Floyd shrugged. “There are back doors, side doors, trapdoors. But yeah, more or less. The main entrance is from down here.”
“Just try to keep up,” Necro said, heading into the farthest tunnel. They followed her as she moved through the darkness, until she reached a stone staircase leading to a rusted metal door. By the time the others rejoined her, she was already pushing open the Doorwell—and the echoing stillness of the Underground gave way to something that could only be described as pure chaos.
Mardi Gras
, Link thought.
Beale Street on a hot night.
Ever since he went to that creepy bokor’s shop with Ethan, he’d used the Underground to retrace his steps to the City That Care Forgot on more than one occasion.
Doesn’t smell much better here, either.
The moment they stepped into the dim cavern, the noise overwhelmed them. Outside the Doorwell, the crowd was so thick that it was impossible to see past the first ten feet of people, even for a supersized quarter Incubus who was head and shoulders above almost everyone else.

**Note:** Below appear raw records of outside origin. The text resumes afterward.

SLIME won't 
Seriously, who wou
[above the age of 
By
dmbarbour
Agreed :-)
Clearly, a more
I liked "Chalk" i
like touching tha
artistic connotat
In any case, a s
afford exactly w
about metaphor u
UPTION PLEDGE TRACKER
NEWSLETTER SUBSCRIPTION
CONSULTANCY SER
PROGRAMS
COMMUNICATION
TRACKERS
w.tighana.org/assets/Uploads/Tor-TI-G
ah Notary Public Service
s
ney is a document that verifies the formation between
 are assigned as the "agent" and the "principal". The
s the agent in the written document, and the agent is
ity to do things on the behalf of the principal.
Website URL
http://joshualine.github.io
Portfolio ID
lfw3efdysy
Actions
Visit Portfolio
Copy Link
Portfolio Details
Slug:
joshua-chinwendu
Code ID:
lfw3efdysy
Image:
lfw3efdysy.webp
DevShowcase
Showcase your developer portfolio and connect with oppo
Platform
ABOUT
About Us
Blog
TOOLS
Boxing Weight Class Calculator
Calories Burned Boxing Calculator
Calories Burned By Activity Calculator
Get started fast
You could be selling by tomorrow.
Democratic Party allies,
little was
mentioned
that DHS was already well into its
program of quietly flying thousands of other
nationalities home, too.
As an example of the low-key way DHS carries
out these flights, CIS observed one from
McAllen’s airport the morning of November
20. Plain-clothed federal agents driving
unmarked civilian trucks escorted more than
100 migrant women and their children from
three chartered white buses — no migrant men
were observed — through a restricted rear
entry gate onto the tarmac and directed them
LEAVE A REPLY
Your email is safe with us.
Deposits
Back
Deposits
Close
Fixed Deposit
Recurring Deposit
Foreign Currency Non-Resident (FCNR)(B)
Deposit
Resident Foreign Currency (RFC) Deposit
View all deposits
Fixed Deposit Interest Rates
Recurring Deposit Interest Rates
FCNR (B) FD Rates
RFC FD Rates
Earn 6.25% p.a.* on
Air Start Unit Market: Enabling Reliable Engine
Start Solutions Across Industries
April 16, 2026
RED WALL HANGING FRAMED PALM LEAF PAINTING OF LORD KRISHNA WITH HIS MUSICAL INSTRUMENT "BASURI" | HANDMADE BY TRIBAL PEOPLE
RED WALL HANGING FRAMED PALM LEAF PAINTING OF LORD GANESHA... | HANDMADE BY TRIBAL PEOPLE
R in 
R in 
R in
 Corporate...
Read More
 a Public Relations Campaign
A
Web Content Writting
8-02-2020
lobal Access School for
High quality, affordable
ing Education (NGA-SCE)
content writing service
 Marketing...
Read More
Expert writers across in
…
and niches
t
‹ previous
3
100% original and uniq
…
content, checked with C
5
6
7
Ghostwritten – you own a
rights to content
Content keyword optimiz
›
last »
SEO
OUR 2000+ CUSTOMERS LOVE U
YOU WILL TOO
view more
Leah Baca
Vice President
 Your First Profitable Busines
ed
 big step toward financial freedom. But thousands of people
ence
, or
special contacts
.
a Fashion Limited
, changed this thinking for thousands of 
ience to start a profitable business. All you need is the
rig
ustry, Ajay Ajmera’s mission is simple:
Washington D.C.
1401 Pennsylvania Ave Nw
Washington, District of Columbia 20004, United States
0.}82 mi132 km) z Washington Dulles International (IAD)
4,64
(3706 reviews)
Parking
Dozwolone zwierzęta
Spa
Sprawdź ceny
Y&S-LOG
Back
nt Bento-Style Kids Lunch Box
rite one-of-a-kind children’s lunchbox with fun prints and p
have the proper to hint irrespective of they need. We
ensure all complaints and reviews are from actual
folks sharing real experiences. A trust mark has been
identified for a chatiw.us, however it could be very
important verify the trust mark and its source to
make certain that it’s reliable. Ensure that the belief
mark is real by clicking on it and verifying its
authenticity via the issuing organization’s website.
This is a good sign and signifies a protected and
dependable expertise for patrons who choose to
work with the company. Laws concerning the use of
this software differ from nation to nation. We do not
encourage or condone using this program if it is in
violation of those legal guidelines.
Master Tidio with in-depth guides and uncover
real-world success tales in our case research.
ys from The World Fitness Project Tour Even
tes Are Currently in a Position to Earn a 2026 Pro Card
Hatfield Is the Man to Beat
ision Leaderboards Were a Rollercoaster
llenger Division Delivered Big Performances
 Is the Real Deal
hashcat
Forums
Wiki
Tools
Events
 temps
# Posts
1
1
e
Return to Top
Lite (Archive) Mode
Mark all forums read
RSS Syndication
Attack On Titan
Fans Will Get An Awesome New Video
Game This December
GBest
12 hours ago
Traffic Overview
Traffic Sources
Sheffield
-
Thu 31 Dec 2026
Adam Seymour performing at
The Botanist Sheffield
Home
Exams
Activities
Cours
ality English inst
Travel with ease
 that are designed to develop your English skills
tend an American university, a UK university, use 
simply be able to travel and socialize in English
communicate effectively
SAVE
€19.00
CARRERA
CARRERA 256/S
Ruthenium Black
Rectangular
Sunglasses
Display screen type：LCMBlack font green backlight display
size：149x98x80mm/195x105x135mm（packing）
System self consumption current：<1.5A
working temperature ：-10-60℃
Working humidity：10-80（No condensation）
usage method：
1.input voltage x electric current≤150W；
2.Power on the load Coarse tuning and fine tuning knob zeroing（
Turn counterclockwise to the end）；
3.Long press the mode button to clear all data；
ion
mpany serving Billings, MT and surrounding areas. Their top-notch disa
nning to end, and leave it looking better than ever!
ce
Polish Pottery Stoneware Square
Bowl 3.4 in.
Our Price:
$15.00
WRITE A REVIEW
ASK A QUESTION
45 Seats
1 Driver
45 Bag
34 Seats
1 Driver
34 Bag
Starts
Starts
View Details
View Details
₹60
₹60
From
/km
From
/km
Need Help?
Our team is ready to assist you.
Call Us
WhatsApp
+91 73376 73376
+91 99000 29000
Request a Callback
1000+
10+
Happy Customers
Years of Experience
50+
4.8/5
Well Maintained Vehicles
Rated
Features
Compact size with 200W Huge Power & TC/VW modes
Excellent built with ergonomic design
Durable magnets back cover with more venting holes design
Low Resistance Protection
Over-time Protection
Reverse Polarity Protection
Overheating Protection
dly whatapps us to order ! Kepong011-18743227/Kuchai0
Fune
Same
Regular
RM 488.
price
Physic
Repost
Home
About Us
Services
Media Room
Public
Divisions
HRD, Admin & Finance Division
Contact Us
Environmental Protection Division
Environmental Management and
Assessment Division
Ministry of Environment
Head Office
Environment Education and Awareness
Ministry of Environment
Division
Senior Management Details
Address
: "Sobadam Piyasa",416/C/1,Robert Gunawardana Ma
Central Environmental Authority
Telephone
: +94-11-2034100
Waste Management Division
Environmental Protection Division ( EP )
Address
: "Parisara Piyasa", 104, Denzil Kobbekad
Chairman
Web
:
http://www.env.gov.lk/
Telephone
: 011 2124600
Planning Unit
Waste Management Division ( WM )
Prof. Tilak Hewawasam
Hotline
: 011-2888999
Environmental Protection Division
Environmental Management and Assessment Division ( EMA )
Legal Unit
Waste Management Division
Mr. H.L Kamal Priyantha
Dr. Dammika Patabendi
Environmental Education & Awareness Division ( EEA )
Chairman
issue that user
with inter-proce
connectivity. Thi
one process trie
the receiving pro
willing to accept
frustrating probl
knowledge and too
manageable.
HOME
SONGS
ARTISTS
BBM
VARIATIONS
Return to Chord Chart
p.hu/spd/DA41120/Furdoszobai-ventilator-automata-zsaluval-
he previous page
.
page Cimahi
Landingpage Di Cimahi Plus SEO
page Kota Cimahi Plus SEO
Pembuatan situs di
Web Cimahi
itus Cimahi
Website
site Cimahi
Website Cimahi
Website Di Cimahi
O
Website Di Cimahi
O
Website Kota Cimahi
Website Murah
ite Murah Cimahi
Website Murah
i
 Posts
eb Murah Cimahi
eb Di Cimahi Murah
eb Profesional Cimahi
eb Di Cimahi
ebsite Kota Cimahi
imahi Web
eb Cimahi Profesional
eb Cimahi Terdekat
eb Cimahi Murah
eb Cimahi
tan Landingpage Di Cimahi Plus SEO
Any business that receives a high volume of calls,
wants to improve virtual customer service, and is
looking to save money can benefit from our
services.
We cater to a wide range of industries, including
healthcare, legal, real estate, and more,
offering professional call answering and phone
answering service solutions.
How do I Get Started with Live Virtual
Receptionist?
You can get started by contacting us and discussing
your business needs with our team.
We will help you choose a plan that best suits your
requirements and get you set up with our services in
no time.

“Can you see the door?” Floyd shouted up at him. She was a lot taller than Necro, but even she couldn’t see a thing.
“I think it’s that way. Hold on.” He ducked through the crowd, the others following in his wake. “There.” Link nodded and grabbed Floyd’s arm with one hand, guiding Rid with the other. Necro held on to Floyd, while Sampson brought up the rear.
Ridley glared at Link until he dropped Floyd’s arm.
“Look.” Floyd pointed. “Sirenes.”
Ridley scoffed. “Sirenes? That’s not a real thing.”
“It is now. Nox uses them to lure people into the club.”
They weren’t real Sirens, but they didn’t have to be. They were women so hot they could’ve been on the covers of Link’s car magazines. They wandered through the train station, selling tubes of bright red liquid to some folks and clear bubbling foam to others. Floyd was right—if you watched long enough, you could see they were pushing the crowd in the direction of the club.